If you’re really listening, if you’re awake to the poignant beauty of the world, your heart breaks regularly. In fact, your heart is made to break; its purpose is to burst open again and again so that it can hold evermore wonders.
—Andrew Harvey
Perhaps you’ve heard it said that the only heart worth having is a broken heart. How can this be?
So much of Western culture mitigates against heartbreak, as if it were the worst thing that could befall any human being. We strategize and design our romantic encounters with, frequently, inordinate caution in order to avoid heartbreak. We are terrified of hurting or being hurt.
Yet Andrew Harvey says that one purpose of the heart is to break, so that it can open—over and over—in order to hold more wonders. In a culture that invariably hardens the heart and usurps our humanity, heartbreak is required if we are to become compassionate, caring human beings. We develop empathy not by avoiding suffering but by passing through it repeatedly.
It is no accident that, in the culture of industrial civilization, heart disease is among the top causes of death. Our hearts are “congested” and “fail” us, and we attempt to “bypass” them so as to avoid their being “attacked.” The metaphors we use in the treatment of heart disease are very telling; they could only occur in a culture of hardened hearts. Many more people die of heartbreak than our statistics reveal. Yet if heartbreak is normal, why do people die from it?

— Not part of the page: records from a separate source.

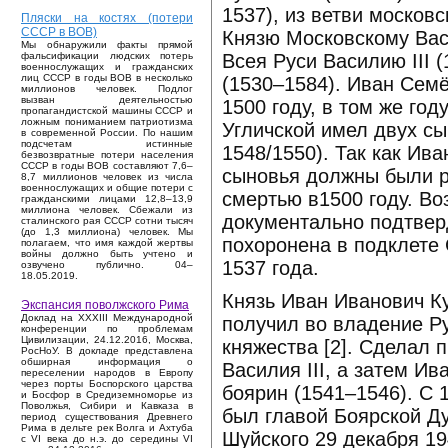
1537), из ветви москов
Пляски на костях (потери
СССР в ВОВ)
Князю Московскому Вас
Мы обнаружили факты прямой
Всея Руси Василию III 
фальсификации людских потерь
военнослужащих и гражданских
лиц СССР в годы ВОВ в несколько
(1530–1584). Иван Сем
миллионов человек. Подлог
вызван деятельностью
1500 году, в том же год
пропагандистской машины СССР и
ложным пониманием патриотизма
Угличской имел двух сы
в современной России. По нашим
подсчетам истинные
1548/1550). Так как Ива
безвозвратные потери населения
СССР в годы ВОВ составляют 7,6–
сыновья должны были р
8,7 миллионов человек из числа
военнослужащих и общие потери с
смертью в1500 году. В
гражданскими лицами 12,8–13,9
миллиона человек. Сбежали из
документально подтверд
сталинского рая СССР сотни тысяч
(до 1,3 миллиона) человек. Мы
похоронена в подклете
полагаем, что имя каждой жертвы
войны должно быть учтено и
1537 года.
озвучено публично. 04–
18.05.2019.
Князь Иван Иванович Ку
Экспансия поволжского Рима
Доклад на XXXIII Международной
получил во владение Р
конференции по проблемам
Цивилизации, 24.12.2016, Москва,
княжества [2]. Сделал 
РосНоУ. В докладе представлена
обширная информация о
Василия III, а затем Ив
переселении народов в Европу
через порты Боспорского царства
боярин (1541–1546). С 
и Босфор в Средиземноморье из
Поволжья, Сибири и Кавказа в
был главой Боярской Ду
период существования Древнего
Рима в дельте рек Волга и Ахтуба
Шуйского 29 декабря 19
с VI века до н.э. до середины VI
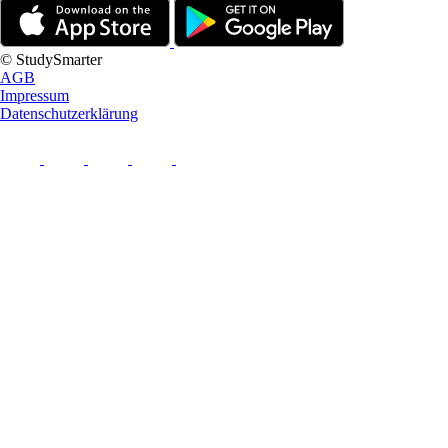
© StudySmarter
AGB
Impressum
Datenschutzerklärung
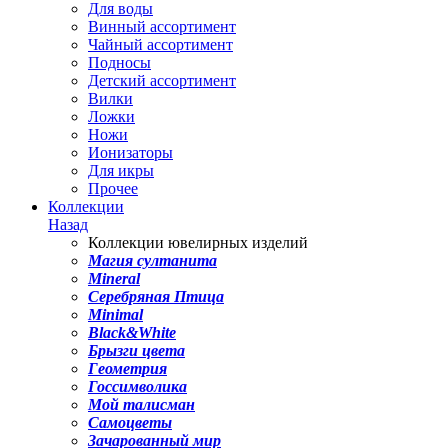
Для воды
Винный ассортимент
Чайный ассортимент
Подносы
Детский ассортимент
Вилки
Ложки
Ножи
Ионизаторы
Для икры
Прочее
Коллекции
Назад
Коллекции ювелирных изделий
Магия султанита
Mineral
Серебряная Птица
Minimal
Black&White
Брызги цвета
Геометрия
Госсимволика
Мой талисман
Самоцветы
Зачарованный мир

I believe that heartbreak is only fatal when we resist it. When we can open to it and allow our grief to gush forth from the chest and solar plexus, heartbreak becomes a sacred rite of passage—a spiritual initiation. Moreover, allowing visceral energy to flow in the body rather than constricting it can only contribute to our wholeness and well-being.
In a collapsing world, our hearts will probably be broken more times than we can imagine. In fact, the magnitude of heartbreak could become overwhelming, and therefore, it may be necessary to protect our hearts at times—though not by hardening them—in order to care for ourselves and prudently channel our life-force energy. The body and soul will signal their warnings. Our work is to listen.